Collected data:

—————

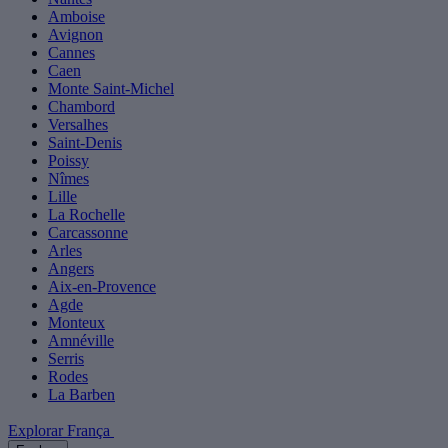
Amboise
Avignon
Cannes
Caen
Monte Saint-Michel
Chambord
Versalhes
Saint-Denis
Poissy
Nîmes
Lille
La Rochelle
Carcassonne
Arles
Angers
Aix-en-Provence
Agde
Monteux
Amnéville
Serris
Rodes
La Barben
Explorar França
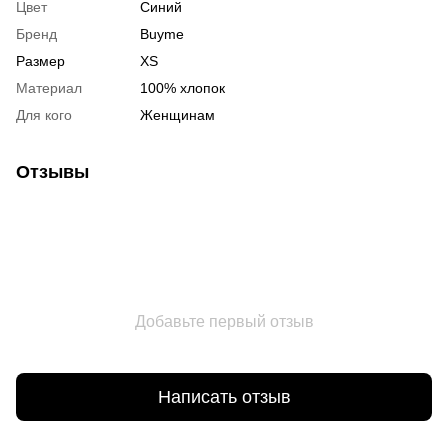
Цвет
Синий
Бренд
Buyme
Размер
XS
Материал
100% хлопок
Для кого
Женщинам
Отзывы
Добавьте первый отзыв
Написать отзыв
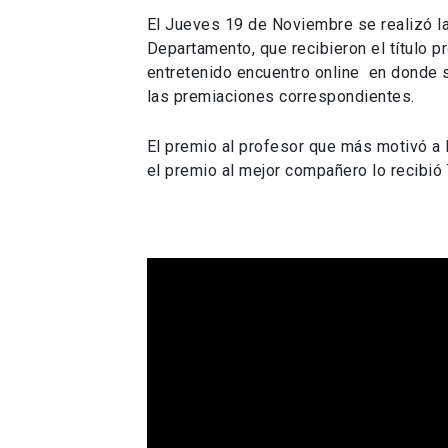
El Jueves 19 de Noviembre se realizó l
Departamento, que recibieron el título p
entretenido encuentro online en donde s
las premiaciones correspondientes.
El premio al profesor que más motivó a
el premio al mejor compañero lo recibió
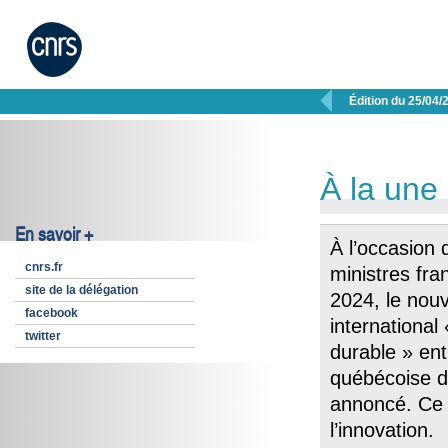

Édition du 25/04/
À la une
En savoir +
À l’occasion 
cnrs.fr
ministres fra
site de la délégation
2024, le nou
facebook
international
twitter
durable » ent
québécoise d
annoncé. Ce 
l’innovation.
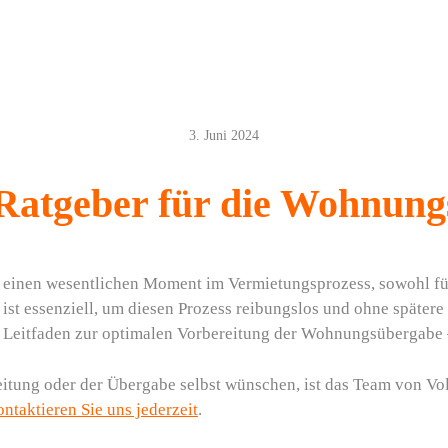
3. Juni 2024
Ratgeber für die Wohnun
einen wesentlichen Moment im Vermietungsprozess, sowohl für
 ist essenziell, um diesen Prozess reibungslos und ohne später
ten Leitfaden zur optimalen Vorbereitung der Wohnungsübergabe
reitung oder der Übergabe selbst wünschen, ist das Team von 
ontaktieren Sie uns jederzeit
.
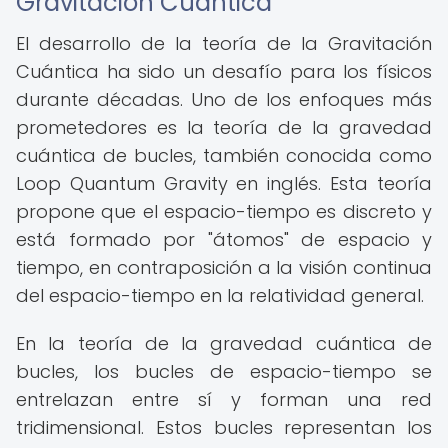
Gravitación Cuántica
El desarrollo de la teoría de la Gravitación
Cuántica ha sido un desafío para los físicos
durante décadas. Uno de los enfoques más
prometedores es la teoría de la gravedad
cuántica de bucles, también conocida como
Loop Quantum Gravity en inglés. Esta teoría
propone que el espacio-tiempo es discreto y
está formado por "átomos" de espacio y
tiempo, en contraposición a la visión continua
del espacio-tiempo en la relatividad general.
En la teoría de la gravedad cuántica de
bucles, los bucles de espacio-tiempo se
entrelazan entre sí y forman una red
tridimensional. Estos bucles representan los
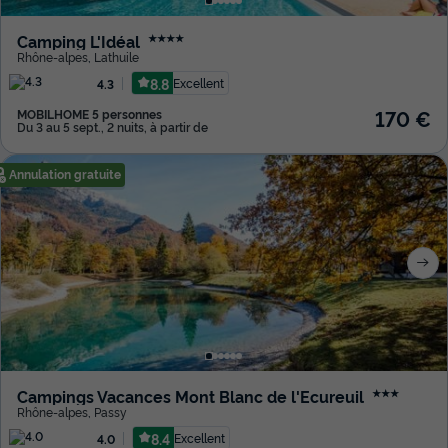
Camping L'Idéal
★★★★
Rhône-alpes
,
Lathuile
8.8
Excellent
4.3
170 €
MOBILHOME 5 personnes
Du 3 au 5 sept., 2 nuits, à partir de
Annulation gratuite
Campings Vacances Mont Blanc de l'Ecureuil
★★★
Rhône-alpes
,
Passy
8.4
Excellent
4.0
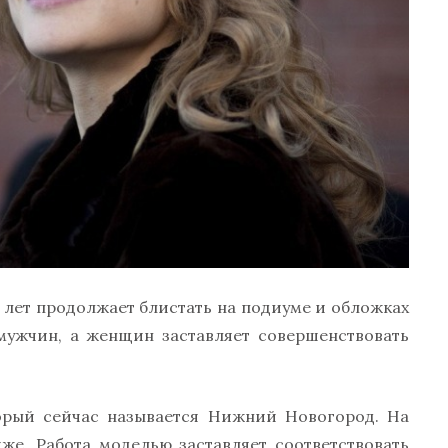
7 лет продолжает блистать на подиуме и обложках
мужчин, а женщин заставляет совершенствовать
торый сейчас называется Нижний Новогород. На
же. Работа моделью заставляет соответствовать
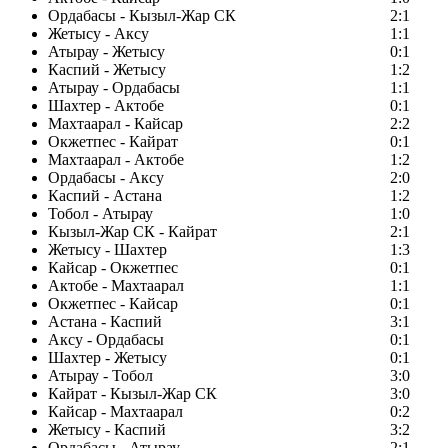
Ордабасы - Кызыл-Жар СК
2:1
Жетысу - Аксу
1:1
Атырау - Жетысу
0:1
Каспий - Жетысу
1:2
Атырау - Ордабасы
1:1
Шахтер - Актобе
0:1
Махтаарал - Кайсар
2:2
Окжетпес - Кайрат
0:1
Махтаарал - Актобе
1:2
Ордабасы - Аксу
2:0
Каспий - Астана
1:2
Тобол - Атырау
1:0
Кызыл-Жар СК - Кайрат
2:1
Жетысу - Шахтер
1:3
Кайсар - Окжетпес
0:1
Актобе - Махтаарал
1:1
Окжетпес - Кайсар
0:1
Астана - Каспий
3:1
Аксу - Ордабасы
0:1
Шахтер - Жетысу
0:1
Атырау - Тобол
3:0
Кайрат - Кызыл-Жар СК
3:0
Кайсар - Махтаарал
0:2
Жетысу - Каспий
3:2
Ордабасы - Атырау
2:1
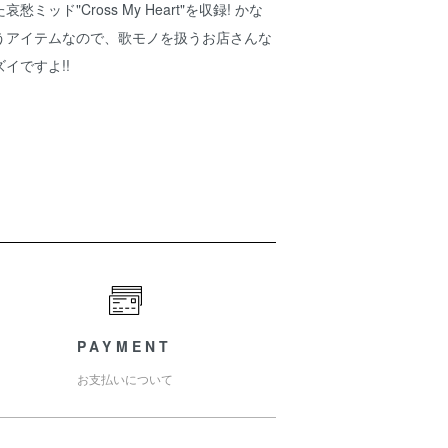
ミッド"Cross My Heart"を収録! かな
うアイテムなので、歌モノを扱うお店さんな
イですよ!!
PAYMENT
お支払いについて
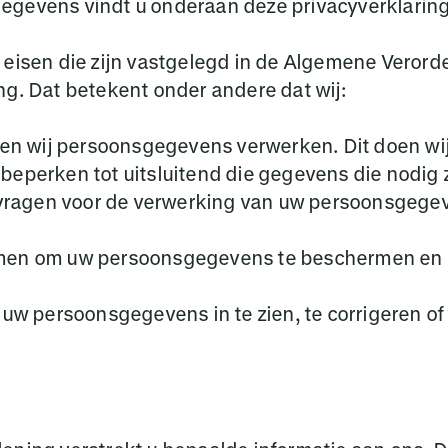
egevens vindt u onderaan deze privacyverklaring
e eisen die zijn vastgelegd in de Algemene Ver
ng. Dat betekent onder andere dat wij:
en wij persoonsgegevens verwerken. Dit doen wij 
perken tot uitsluitend die gegevens die nodig z
 vragen voor de verwerking van uw persoonsgege
en om uw persoonsgegevens te beschermen en da
w persoonsgegevens in te zien, te corrigeren of 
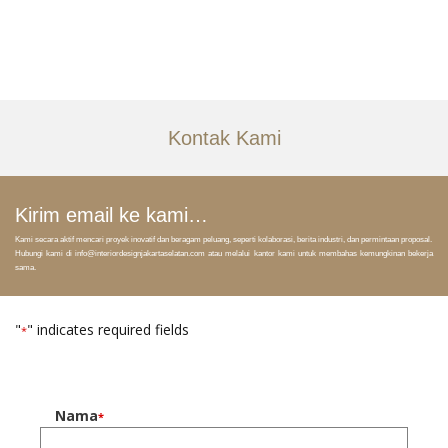
Portfolio
Tentang
Kontak Kami
Layanan
Artikel
Kirim email ke kami…
Ideas
Kami secara aktif mencari proyek inovatif dan beragam peluang, seperti kolaborasi, berita industri, dan permintaan proposal.
Hubungi kami di info@interiordesignjakartaselatan.com atau melalui kantor kami untuk membahas kemungkinan bekerja
sama.
Kontak
EN
"
" indicates required fields
*
Nama
*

—————

▸ Work task: Could each line of the data be written out exactly, with no pictures included?

▸ Your solution:
Amboise
Avignon
Cannes
Caen
Monte Saint-Michel
Chambord
Versalhes
Saint-Denis
Poissy
Nîmes
Lille
La Rochelle
Carcassonne
Arles
Angers
Aix-en-Provence
Agde
Monteux
Amnéville
Serris
Rodes
La Barben
Explorar França
Цвет
Синий
Бренд
Buyme
Размер
XS
Материал
100% хлопок
Для кого
Женщинам
Отзывы
Добавьте первый отзыв
Написать отзыв
El Jueves 19 de Noviembre se realizó l
Departamento, que recibieron el título p
entretenido encuentro online en donde s
las premiaciones correspondientes.
El premio al profesor que más motivó a
el premio al mejor compañero lo recibió

Édition du 25/04/
À la une
En savoir +
À l’occasion 
cnrs.fr
ministres fra
site de la délégation
2024, le nou
facebook
international
twitter
durable » ent
québécoise d
annoncé. Ce 
l’innovation.
3. Juni 2024
Ratgeber für die Wohnun
einen wesentlichen Moment im Vermietungsprozess, sowohl für
 ist essenziell, um diesen Prozess reibungslos und ohne später
ten Leitfaden zur optimalen Vorbereitung der Wohnungsübergabe
reitung oder der Übergabe selbst wünschen, ist das Team von 
ontaktieren Sie uns jederzeit
.
Gravitación Cuántica
El desarrollo de la teoría de la Gravitación
Cuántica ha sido un desafío para los físicos
durante décadas. Uno de los enfoques más
prometedores es la teoría de la gravedad
cuántica de bucles, también conocida como
Loop Quantum Gravity en inglés. Esta teoría
propone que el espacio-tiempo es discreto y
está formado por "átomos" de espacio y
tiempo, en contraposición a la visión continua
del espacio-tiempo en la relatividad general.
En la teoría de la gravedad cuántica de
bucles, los bucles de espacio-tiempo se
entrelazan entre sí y forman una red
tridimensional. Estos bucles representan los
Camping L'Idéal
★★★★
Rhône-alpes
,
Lathuile
8.8
Excellent
4.3
170 €
MOBILHOME 5 personnes
Du 3 au 5 sept., 2 nuits, à partir de
Annulation gratuite
Campings Vacances Mont Blanc de l'Ecureuil
★★★
Rhône-alpes
,
Passy
8.4
Excellent
4.0
7 лет продолжает блистать на подиуме и обложках
мужчин, а женщин заставляет совершенствовать
торый сейчас называется Нижний Новогород. На
же. Работа моделью заставляет соответствовать
Ордабасы - Кызыл-Жар СК
2:1
Жетысу - Аксу
1:1
Атырау - Жетысу
0:1
Каспий - Жетысу
1:2
Атырау - Ордабасы
1:1
Шахтер - Актобе
0:1
Махтаарал - Кайсар
2:2
Окжетпес - Кайрат
0:1
Махтаарал - Актобе
1:2
Ордабасы - Аксу
2:0
Каспий - Астана
1:2
Тобол - Атырау
1:0
Кызыл-Жар СК - Кайрат
2:1
Жетысу - Шахтер
1:3
Кайсар - Окжетпес
0:1
Актобе - Махтаарал
1:1
Окжетпес - Кайсар
0:1
Астана - Каспий
3:1
Аксу - Ордабасы
0:1
Шахтер - Жетысу
0:1
Атырау - Тобол
3:0
Кайрат - Кызыл-Жар СК
3:0
Кайсар - Махтаарал
0:2
Жетысу - Каспий
3:2
Ордабасы - Атырау
2:1
ミッド"Cross My Heart"を収録! かな
うアイテムなので、歌モノを扱うお店さんな
イですよ!!
PAYMENT
お支払いについて
egevens vindt u onderaan deze privacyverklaring
e eisen die zijn vastgelegd in de Algemene Ver
ng. Dat betekent onder andere dat wij:
en wij persoonsgegevens verwerken. Dit doen wij 
perken tot uitsluitend die gegevens die nodig z
 vragen voor de verwerking van uw persoonsgege
en om uw persoonsgegevens te beschermen en da
w persoonsgegevens in te zien, te corrigeren of 
Portfolio
Tentang
Kontak Kami
Layanan
Artikel
Kirim email ke kami…
Ideas
Kami secara aktif mencari proyek inovatif dan beragam peluang, seperti kolaborasi, berita industri, dan permintaan proposal.
Hubungi kami di info@interiordesignjakartaselatan.com atau melalui kantor kami untuk membahas kemungkinan bekerja
sama.
Kontak
EN
"
" indicates required fields
*
Nama
*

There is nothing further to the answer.